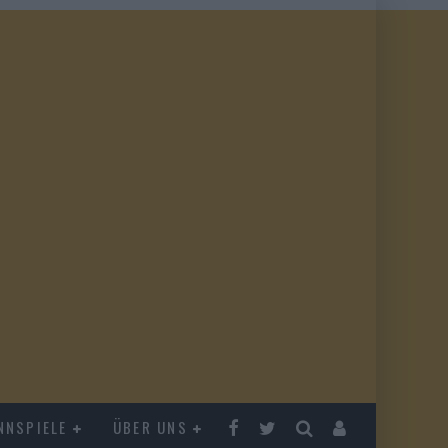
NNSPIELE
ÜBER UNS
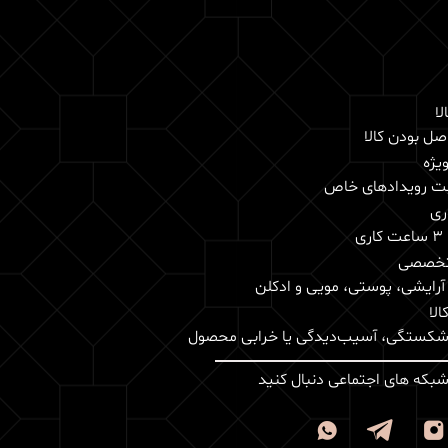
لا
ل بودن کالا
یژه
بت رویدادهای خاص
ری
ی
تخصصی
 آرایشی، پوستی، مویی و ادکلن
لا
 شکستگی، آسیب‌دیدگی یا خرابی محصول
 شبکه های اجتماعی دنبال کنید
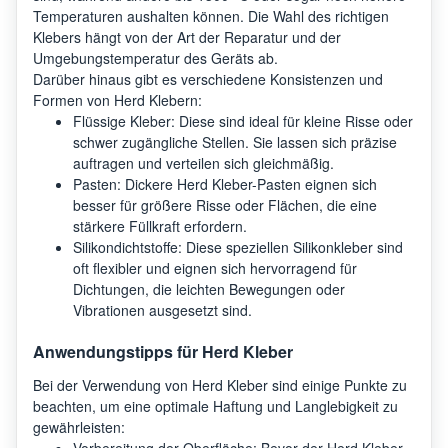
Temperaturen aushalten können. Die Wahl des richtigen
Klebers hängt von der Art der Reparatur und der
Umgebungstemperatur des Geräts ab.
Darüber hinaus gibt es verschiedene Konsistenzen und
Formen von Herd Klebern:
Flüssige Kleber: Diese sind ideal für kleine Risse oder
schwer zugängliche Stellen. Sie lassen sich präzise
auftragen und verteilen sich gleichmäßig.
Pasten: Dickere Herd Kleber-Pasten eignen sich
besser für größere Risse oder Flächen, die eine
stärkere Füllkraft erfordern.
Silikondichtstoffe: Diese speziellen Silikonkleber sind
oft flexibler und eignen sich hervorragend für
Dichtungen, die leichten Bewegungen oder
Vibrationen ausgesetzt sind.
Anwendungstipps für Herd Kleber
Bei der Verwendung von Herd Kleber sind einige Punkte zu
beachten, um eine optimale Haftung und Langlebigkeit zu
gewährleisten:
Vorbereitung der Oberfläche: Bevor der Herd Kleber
──────
### EXERCISE PROMPT
Show the lines of the material that contain the word "oder".

### SOLUTION FOR THIS EXERCISE
Flüssige Kleber: Diese sind ideal für kleine Risse oder
besser für größere Risse oder Flächen, die eine
Dichtungen, die leichten Bewegungen oder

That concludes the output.